Reprinted with permission from Alternet
During Justice Anthony Kennedy's 31 years on the U.S. Supreme Court, liberals and progressives had a love/hate relationship with the Reagan appointee — praising him for his rulings on gay rights and abortion rights while slamming his economic rulings as beneficial to unchecked corporate power. And those who viewed Kennedy as being too quick to side with big business are likely to have similar views on his son, Justin Kennedy, who according to the New York Times, has been very close to Trumpworld and helped Donald Trump secure almost $700 million in loans for a real estate project in Chicago.
In an article published this week, Times journalists David Enrich, Russ Buettner, Mike McIntire and Susanne Craig report that the financial crash of September 2008 "was in full swing" when Trump visited Chicago "to mark the near-completion of his 92-floor skyscraper." But the project did not go smoothly.
"How Mr. Trump found trouble in Chicago and maneuvered his way out of it is a case study in doing business the Trump way," the Times reporters explain. "When the project encountered problems, he tried to walk away from his huge debts.
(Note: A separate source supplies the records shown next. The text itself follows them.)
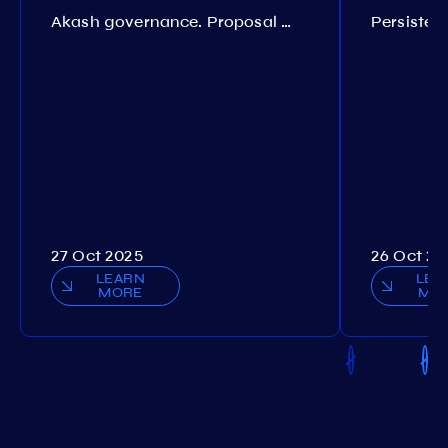
Akash governance. Proposal №308
27 Oct 2025
26 Oct 20
LEARN
LEA
MORE
MO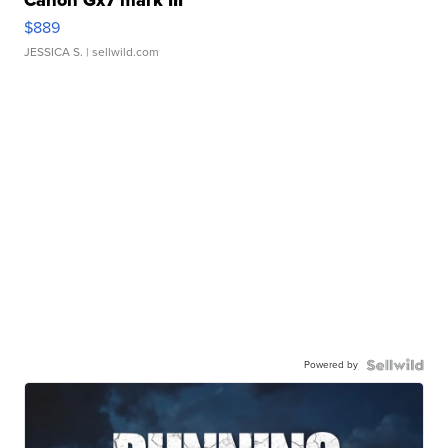
Canon Gx7 mark III
$889
JESSICA S.
| sellwild.com
Powered by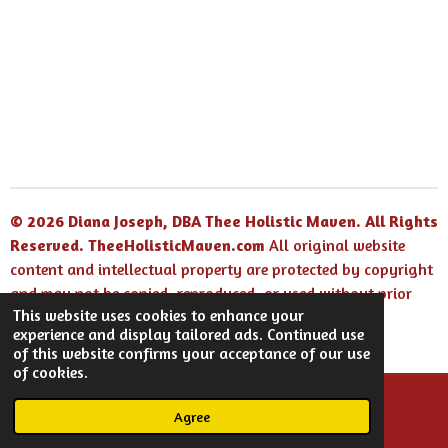
© 2026 Diana Joseph, DBA Thee Holistic Maven. All Rights
Reserved.
TheeHolisticMaven.com
All original website
content and intellectual property are protected by copyright
and may not be copied, reproduced, or used without prior
This website uses cookies to enhance your
written permission.
experience and display tailored ads. Continued use
Powered by
Webador
of this website confirms your acceptance of our use
of cookies.
Agree
Email
Facebook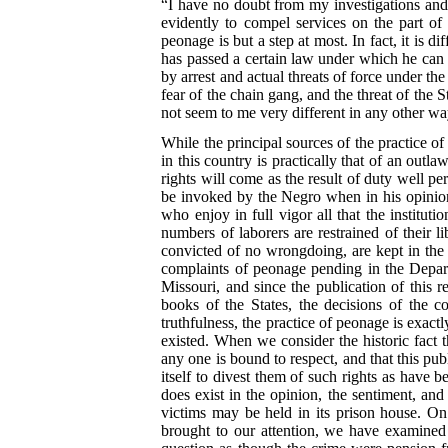
“I have no doubt from my investigations and 
evidently to compel services on the part o
peonage is but a step at most. In fact, it is 
has passed a certain law under which he can 
by arrest and actual threats of force under t
fear of the chain gang, and the threat of the
not seem to me very different in any other wa
While the principal sources of the practice of
in this country is practically that of an outlaw
rights will come as the result of duty well pe
be invoked by the Negro when in his opinion
who enjoy in full vigor all that the instituti
numbers of laborers are restrained of their
convicted of no wrongdoing, are kept in the c
complaints of peonage pending in the Depart
Missouri, and since the publication of this 
books of the States, the decisions of the c
truthfulness, the practice of peonage is exact
existed. When we consider the historic fact 
any one is bound to respect, and that this pub
itself to divest them of such rights as have b
does exist in the opinion, the sentiment, an
victims may be held in its prison house. O
brought to our attention, we have examined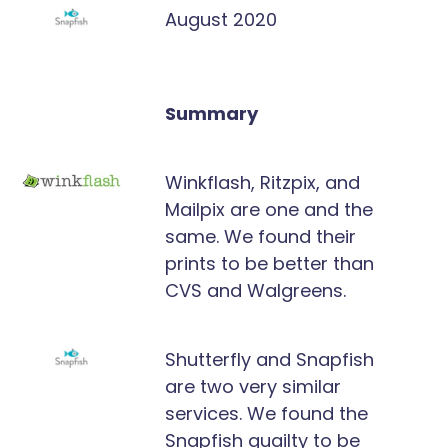
August 2020
Summary
Winkflash, Ritzpix, and
Mailpix are one and the
same. We found their
prints to be better than
CVS and Walgreens.
Shutterfly and Snapfish
are two very similar
services. We found the
Snapfish quailty to be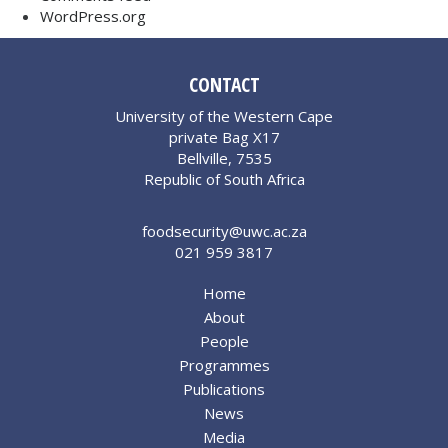
WordPress.org
CONTACT
University of the Western Cape
private Bag X17
Bellville, 7535
Republic of South Africa
foodsecurity@uwc.ac.za
021 959 3817
Home
About
People
Programmes
Publications
News
Media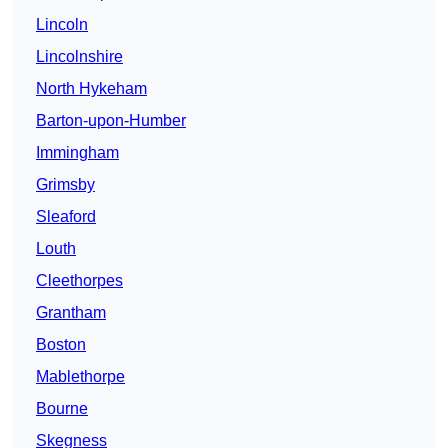
Lincoln
Lincolnshire
North Hykeham
Barton-upon-Humber
Immingham
Grimsby
Sleaford
Louth
Cleethorpes
Grantham
Boston
Mablethorpe
Bourne
Skegness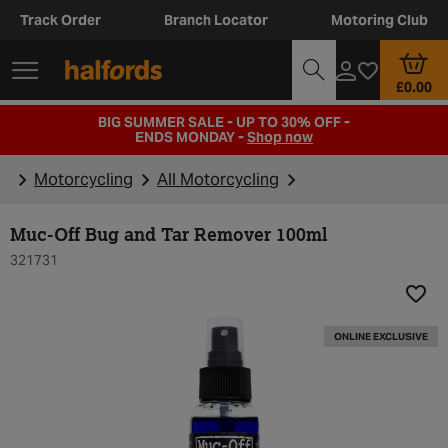
Track Order
Branch Locator
Motoring Club
£0.00
BIG SUMMER SALE - UP TO 30% OFF -
ENDS MONDAY -
Shop now
Motorcycling
All Motorcycling
Muc-Off Bug and Tar Remover 100ml
321731
Add t
ONLINE EXCLUSIVE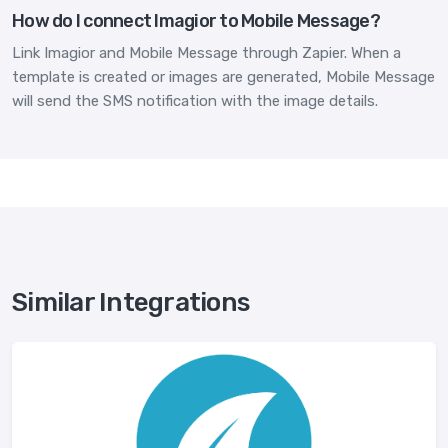
How do I connect Imagior to Mobile Message?
Link Imagior and Mobile Message through Zapier. When a
template is created or images are generated, Mobile Message
will send the SMS notification with the image details.
Similar Integrations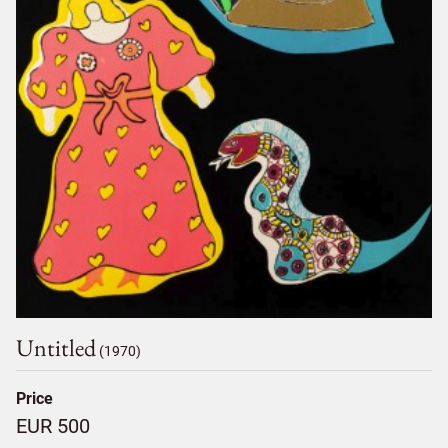
Untitled
(1970)
Price
EUR 500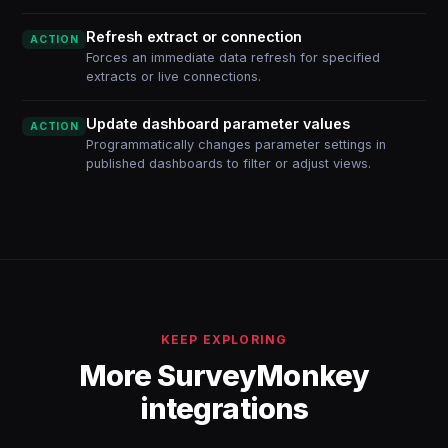
Refresh extract or connection
ACTION
Forces an immediate data refresh for specified
extracts or live connections.
Update dashboard parameter values
ACTION
Programmatically changes parameter settings in
published dashboards to filter or adjust views.
KEEP EXPLORING
More SurveyMonkey
integrations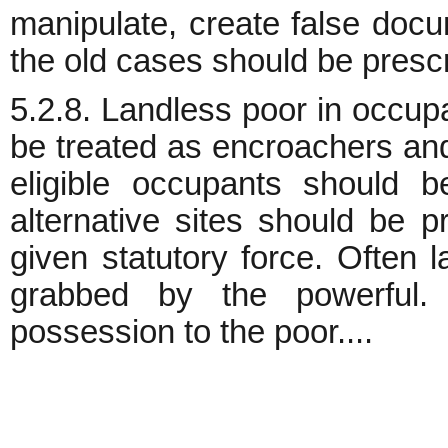
manipulate, create false docu
the old cases should be prescr
5.2.8. Landless poor in occup
be treated as encroachers and 
eligible occupants should b
alternative sites should be 
given statutory force. Often l
grabbed by the powerful.
possession to the poor....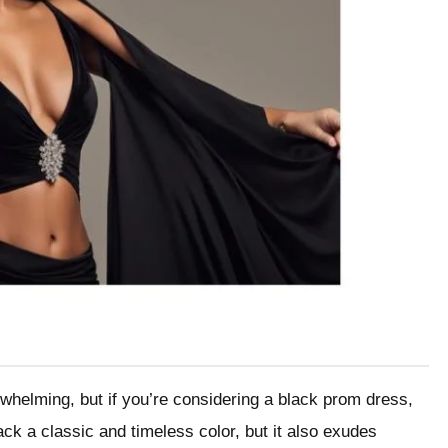
whelming, but if you’re considering a black prom dress,
lack a classic and timeless color, but it also exudes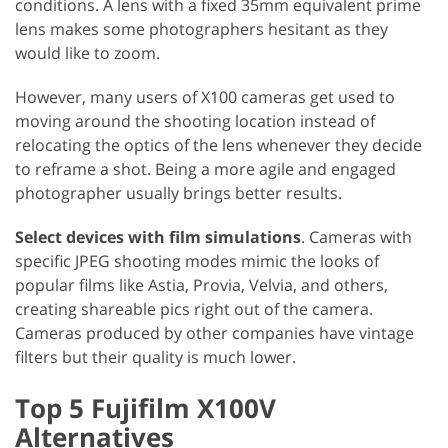
conditions. A lens with a fixed 35mm equivalent prime
lens makes some photographers hesitant as they
would like to zoom.
However, many users of X100 cameras get used to
moving around the shooting location instead of
relocating the optics of the lens whenever they decide
to reframe a shot. Being a more agile and engaged
photographer usually brings better results.
Select devices with film simulations
. Cameras with
specific JPEG shooting modes mimic the looks of
popular films like Astia, Provia, Velvia, and others,
creating shareable pics right out of the camera.
Cameras produced by other companies have vintage
filters but their quality is much lower.
Top 5 Fujifilm X100V
Alternatives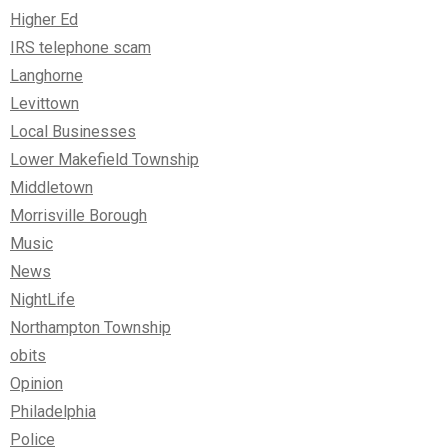
Higher Ed
IRS telephone scam
Langhorne
Levittown
Local Businesses
Lower Makefield Township
Middletown
Morrisville Borough
Music
News
NightLife
Northampton Township
obits
Opinion
Philadelphia
Police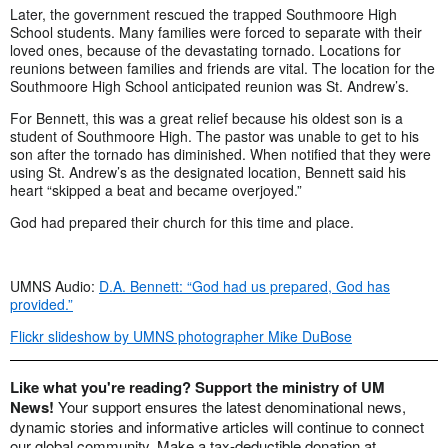
Later, the government rescued the trapped Southmoore High
School students. Many families were forced to separate with their
loved ones, because of the devastating tornado. Locations for
reunions between families and friends are vital. The location for the
Southmoore High School anticipated reunion was St. Andrew’s.
For Bennett, this was a great relief because his oldest son is a
student of Southmoore High. The pastor was unable to get to his
son after the tornado has diminished. When notified that they were
using St. Andrew’s as the designated location, Bennett said his
heart “skipped a beat and became overjoyed.”
God had prepared their church for this time and place.
UMNS Audio:
D.A. Bennett: “God had us prepared, God has
provided.”
Flickr slideshow by UMNS photographer Mike DuBose
Like what you're reading? Support the ministry of UM
News!
Your support ensures the latest denominational news,
dynamic stories and informative articles will continue to connect
our global community. Make a tax-deductible donation at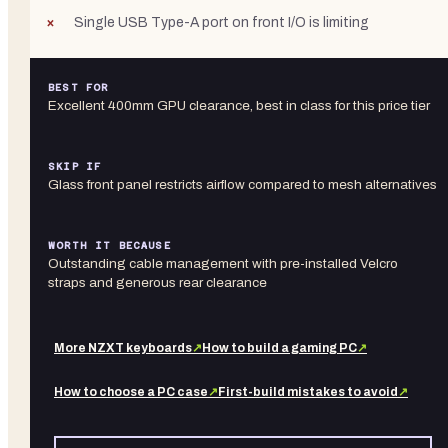
Single USB Type-A port on front I/O is limiting
BEST FOR
Excellent 400mm GPU clearance, best in class for this price tier
SKIP IF
Glass front panel restricts airflow compared to mesh alternatives
WORTH IT BECAUSE
Outstanding cable management with pre-installed Velcro
straps and generous rear clearance
More
NZXT
keyboards
↗
How to build a gaming PC
↗
How to choose a PC case
↗
First-build mistakes to avoid
↗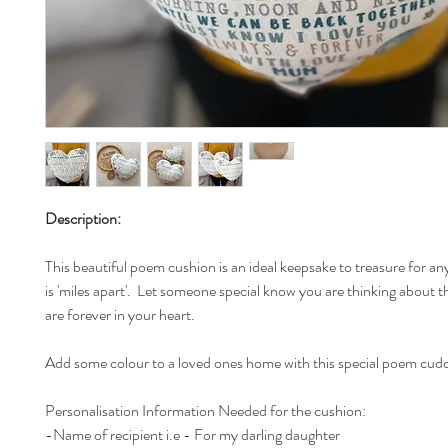
Description:
This beautiful poem cushion is an ideal keepsake to treasure for a
is 'miles apart'. Let someone special know you are thinking about 
are forever in your heart.
Add some colour to a loved ones home with this special poem cudd
Personalisation Information Needed for the cushion:
-Name of recipient i.e - For my darling daughter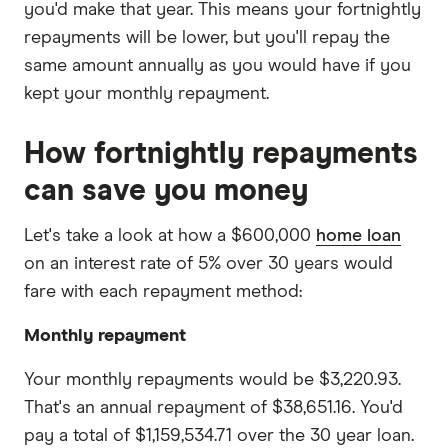
you'd make that year. This means your fortnightly
repayments will be lower, but you'll repay the
same amount annually as you would have if you
kept your monthly repayment.
How fortnightly repayments
can save you money
Let's take a look at how a $600,000
home loan
on an interest rate of 5% over 30 years would
fare with each repayment method:
Monthly repayment
Your monthly repayments would be $3,220.93.
That's an annual repayment of $38,651.16. You'd
pay a total of $1,159,534.71 over the 30 year loan.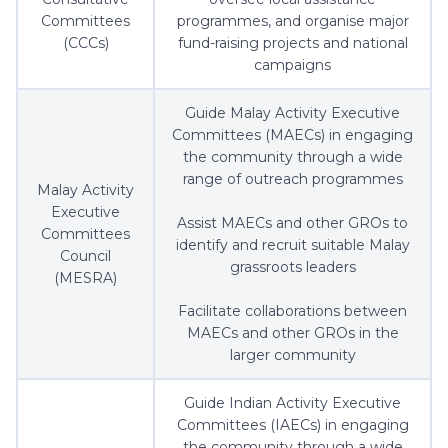
Committees
programmes, and organise major
(CCCs)
fund-raising projects and national
campaigns
Guide Malay Activity Executive
Committees (MAECs) in engaging
the community through a wide
range of outreach programmes
Malay Activity
Executive
Assist MAECs and other GROs to
Committees
identify and recruit suitable Malay
Council
grassroots leaders
(MESRA)
Facilitate collaborations between
MAECs and other GROs in the
larger community
Guide Indian Activity Executive
Committees (IAECs) in engaging
the community through a wide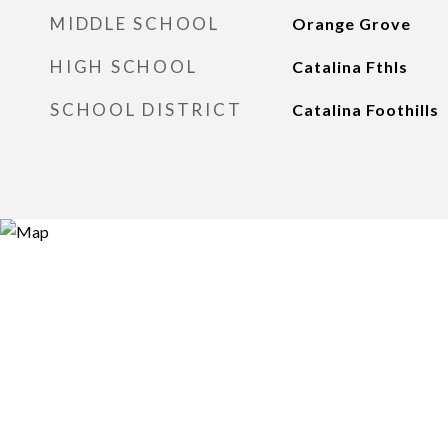
MIDDLE SCHOOL
Orange Grove
HIGH SCHOOL
Catalina Fthls
SCHOOL DISTRICT
Catalina Foothills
For most individuals or businesses, that would have been a recipe for ruin. But tax-return data, other records and interviews show that rather than warring with a notoriously litigious and headline-seeking client, lenders cut Mr. Trump slack — exactly what he seemed to have been counting on."
According to the Times, Trump went to Deutsche Bank to borrow "the bulk of the money" he would need for the skyscraper project — and he "assured Deutsche Bank officials, including Justin Kennedy, the son of the now-retired Supreme Court justice Anthony Kennedy, that the Chicago development was a guaranteed moneymaker. In a sign of the Trump family's commitment to the project, Mr. Trump told his bankers that his daughter Ivanka would be in charge."
In an article published in Law & Crime following the Times' article, reporter Jerry Lambe examines the relationship between Justin Kennedy and Trumpworld. Lambe points out that Justin Kennedy was close to Ivanka Trump and her husband, Jared Kushner — both of whom are now White House senior advisers in Trump's administration — and "was willing to overlook Trump's shoddy history as a debtor."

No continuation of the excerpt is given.